Por otra parte, la terrible tragedia de una sociedad que ha mandado un tenebroso mensaje: Es mejor no llegar a viejos en este mundo que estamos creando. El abandono a que han sido sometidos nuestros mayores, el dolor y el sufrimiento causado, la indiferencia nos definen como especie. Quienes nos desgobiernan no han estado a la altura, enzarzados en sus miserias cotidianas, envenenados de ideologías y fanatismos, nos han llevado al borde del abismo. Donde esperábamos cooperación y responsabilidad, nos ofrecieron circo mediático y vergüenza ajena. Donde aguardábamos apoyo y cercanía, nos regalaron el detritus de las ideologías y la basurilla de las banderías enfrentadas, convirtiendo el centro neurálgico de la nación en el circo de los horrores y la parada de los monstruos. El paisaje que se nos plantea es desolador. Somos una sociedad carente de empatía, incapaz de ponerse en lugar de los demás y que prima lo lúdico y el placer de los sentidos sobre la salud ajena. Somos una especie errónea cuyo único mérito ha sido el bipedismo y los dedos prensiles, pero deja mucho que desear en cuanto a capacidad de compasión y solidaridad.
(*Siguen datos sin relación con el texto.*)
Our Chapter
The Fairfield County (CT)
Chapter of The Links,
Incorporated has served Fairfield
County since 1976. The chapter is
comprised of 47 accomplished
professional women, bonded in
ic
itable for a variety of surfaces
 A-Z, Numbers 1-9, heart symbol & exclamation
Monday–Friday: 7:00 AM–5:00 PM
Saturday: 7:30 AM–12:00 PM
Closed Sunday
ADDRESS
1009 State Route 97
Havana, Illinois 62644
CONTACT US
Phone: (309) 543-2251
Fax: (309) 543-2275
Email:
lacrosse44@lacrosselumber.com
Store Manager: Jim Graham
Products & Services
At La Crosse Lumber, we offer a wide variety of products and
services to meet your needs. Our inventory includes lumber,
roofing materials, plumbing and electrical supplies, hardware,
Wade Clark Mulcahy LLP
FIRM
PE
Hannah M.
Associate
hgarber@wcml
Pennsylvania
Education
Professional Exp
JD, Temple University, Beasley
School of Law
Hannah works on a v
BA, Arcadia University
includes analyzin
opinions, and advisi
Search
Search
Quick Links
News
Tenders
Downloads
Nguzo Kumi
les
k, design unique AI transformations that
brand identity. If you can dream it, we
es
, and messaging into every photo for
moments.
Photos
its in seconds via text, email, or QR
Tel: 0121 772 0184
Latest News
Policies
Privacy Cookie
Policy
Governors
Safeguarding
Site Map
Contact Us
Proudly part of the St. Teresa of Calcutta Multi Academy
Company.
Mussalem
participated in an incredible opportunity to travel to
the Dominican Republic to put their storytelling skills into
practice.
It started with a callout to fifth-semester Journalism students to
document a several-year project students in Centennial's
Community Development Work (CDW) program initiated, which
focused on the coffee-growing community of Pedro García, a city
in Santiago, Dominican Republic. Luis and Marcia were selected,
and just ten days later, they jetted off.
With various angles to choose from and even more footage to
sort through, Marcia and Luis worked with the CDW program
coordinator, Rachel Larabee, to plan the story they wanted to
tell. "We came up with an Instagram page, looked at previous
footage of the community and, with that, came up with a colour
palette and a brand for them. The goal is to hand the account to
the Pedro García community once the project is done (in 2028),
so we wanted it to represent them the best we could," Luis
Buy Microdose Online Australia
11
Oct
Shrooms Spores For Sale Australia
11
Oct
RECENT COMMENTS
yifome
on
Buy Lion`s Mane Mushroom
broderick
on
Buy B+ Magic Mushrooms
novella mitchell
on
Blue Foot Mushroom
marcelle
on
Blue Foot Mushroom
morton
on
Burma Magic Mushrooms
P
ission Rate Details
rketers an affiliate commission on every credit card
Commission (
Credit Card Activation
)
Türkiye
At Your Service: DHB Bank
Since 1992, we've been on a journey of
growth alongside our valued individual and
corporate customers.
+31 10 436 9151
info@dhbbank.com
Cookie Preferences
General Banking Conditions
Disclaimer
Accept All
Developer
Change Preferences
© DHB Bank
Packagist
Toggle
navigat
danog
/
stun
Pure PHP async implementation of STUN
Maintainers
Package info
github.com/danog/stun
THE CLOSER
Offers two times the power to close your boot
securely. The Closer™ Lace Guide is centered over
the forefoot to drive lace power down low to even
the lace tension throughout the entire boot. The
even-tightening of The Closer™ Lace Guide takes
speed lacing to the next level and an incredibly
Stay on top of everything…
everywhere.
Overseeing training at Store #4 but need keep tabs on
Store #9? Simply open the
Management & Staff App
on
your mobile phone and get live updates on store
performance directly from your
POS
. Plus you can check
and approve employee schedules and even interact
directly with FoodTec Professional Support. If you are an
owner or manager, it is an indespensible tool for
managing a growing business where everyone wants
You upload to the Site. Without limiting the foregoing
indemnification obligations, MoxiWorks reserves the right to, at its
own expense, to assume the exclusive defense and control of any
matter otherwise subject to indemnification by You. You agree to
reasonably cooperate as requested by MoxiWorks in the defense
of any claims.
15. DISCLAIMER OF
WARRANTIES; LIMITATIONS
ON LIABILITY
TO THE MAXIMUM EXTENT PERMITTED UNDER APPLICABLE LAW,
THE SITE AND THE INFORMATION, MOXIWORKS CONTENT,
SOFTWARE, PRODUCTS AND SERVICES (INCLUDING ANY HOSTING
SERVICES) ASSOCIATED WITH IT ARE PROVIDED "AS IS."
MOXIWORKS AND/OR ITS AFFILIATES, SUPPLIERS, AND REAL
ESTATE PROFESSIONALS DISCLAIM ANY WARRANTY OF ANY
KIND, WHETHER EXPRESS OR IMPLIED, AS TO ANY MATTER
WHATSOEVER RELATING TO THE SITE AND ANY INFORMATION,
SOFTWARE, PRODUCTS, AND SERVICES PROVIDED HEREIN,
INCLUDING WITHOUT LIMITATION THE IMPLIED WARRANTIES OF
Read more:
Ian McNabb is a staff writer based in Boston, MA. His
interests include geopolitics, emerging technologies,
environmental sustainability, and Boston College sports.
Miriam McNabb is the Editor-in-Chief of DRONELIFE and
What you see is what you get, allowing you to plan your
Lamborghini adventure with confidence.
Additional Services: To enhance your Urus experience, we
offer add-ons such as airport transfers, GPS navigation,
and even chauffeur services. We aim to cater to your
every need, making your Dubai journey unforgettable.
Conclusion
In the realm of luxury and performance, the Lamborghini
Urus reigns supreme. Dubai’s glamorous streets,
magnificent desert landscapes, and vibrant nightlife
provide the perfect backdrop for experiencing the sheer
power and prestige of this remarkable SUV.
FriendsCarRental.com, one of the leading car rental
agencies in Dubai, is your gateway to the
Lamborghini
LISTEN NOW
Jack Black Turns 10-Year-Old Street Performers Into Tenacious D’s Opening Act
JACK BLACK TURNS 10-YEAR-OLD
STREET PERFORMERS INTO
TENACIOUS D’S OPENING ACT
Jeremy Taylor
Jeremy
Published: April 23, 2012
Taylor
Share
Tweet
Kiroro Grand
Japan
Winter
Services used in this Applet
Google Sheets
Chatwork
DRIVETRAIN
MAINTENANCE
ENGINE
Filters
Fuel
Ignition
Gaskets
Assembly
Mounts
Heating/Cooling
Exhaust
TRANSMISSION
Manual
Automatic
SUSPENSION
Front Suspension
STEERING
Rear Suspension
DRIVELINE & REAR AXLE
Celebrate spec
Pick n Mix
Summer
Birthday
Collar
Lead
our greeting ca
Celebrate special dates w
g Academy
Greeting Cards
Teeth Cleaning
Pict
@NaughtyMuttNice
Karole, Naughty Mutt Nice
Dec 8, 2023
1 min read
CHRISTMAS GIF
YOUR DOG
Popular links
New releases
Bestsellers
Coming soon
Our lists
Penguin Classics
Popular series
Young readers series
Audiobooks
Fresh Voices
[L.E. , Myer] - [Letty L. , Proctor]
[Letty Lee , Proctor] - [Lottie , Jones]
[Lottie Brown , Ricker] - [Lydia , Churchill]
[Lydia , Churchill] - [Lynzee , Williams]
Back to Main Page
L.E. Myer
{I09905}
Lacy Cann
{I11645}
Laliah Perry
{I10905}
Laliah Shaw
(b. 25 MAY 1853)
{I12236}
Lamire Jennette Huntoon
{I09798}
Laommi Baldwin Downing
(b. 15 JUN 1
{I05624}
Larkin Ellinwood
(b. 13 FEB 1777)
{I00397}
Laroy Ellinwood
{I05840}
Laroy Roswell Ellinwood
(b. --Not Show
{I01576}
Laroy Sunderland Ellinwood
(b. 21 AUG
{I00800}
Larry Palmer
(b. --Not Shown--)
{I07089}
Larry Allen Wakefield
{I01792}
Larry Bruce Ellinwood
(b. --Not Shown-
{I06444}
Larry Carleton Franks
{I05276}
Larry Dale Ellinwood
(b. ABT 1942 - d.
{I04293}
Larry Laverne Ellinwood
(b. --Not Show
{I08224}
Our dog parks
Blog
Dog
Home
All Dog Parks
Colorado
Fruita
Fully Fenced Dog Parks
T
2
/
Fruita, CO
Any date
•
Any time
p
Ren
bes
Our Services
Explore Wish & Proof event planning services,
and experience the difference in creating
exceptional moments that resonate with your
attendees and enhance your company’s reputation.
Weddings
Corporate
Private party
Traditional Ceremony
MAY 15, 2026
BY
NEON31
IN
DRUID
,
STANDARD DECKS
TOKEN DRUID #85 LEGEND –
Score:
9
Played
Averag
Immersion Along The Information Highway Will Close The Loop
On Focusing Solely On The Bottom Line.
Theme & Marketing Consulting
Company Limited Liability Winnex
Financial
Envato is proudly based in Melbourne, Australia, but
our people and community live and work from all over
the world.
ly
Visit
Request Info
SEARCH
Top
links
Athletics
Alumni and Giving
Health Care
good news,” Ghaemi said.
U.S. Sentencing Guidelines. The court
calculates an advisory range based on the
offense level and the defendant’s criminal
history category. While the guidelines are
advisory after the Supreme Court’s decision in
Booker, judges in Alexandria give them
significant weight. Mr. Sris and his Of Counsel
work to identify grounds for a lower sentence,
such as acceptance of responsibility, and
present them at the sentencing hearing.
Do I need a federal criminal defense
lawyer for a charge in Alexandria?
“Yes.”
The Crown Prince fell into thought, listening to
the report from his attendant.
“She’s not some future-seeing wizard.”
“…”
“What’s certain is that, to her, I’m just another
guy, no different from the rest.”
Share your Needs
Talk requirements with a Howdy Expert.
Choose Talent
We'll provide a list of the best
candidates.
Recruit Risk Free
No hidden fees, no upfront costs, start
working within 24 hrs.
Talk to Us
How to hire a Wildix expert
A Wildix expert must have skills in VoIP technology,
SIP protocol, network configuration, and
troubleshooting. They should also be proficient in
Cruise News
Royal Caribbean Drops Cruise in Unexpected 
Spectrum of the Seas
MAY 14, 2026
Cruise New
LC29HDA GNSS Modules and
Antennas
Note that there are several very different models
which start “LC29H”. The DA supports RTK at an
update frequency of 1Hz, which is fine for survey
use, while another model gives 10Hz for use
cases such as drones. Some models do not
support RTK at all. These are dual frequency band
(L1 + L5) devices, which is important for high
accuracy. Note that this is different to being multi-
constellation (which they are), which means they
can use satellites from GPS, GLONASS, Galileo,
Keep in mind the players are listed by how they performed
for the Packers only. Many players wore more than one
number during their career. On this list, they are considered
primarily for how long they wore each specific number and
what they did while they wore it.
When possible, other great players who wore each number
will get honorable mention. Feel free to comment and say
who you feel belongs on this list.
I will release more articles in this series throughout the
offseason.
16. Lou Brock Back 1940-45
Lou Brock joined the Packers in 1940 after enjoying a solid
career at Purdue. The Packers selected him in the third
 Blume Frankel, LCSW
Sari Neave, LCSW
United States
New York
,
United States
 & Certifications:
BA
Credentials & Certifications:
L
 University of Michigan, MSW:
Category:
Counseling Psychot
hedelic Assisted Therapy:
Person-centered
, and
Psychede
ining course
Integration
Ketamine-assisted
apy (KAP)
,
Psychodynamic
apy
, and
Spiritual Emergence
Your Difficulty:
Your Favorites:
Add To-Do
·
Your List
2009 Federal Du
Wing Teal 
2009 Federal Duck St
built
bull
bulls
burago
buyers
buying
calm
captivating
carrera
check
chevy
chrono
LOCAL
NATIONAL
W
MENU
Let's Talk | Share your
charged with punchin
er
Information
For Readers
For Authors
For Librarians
Estamos regidos por una caterva de políticos incapaces, buenos para nada, que hacen del analfabetismo bandera y de  la villanía un modo de vida. Llegados a este punto, el futuro no se presenta nada halagüeño. Aún estamos a tiempo de recoger velas, de dirigir la nave entre todos hacia un buen puerto. El tiempo será nuestro juez y nuestro testigo.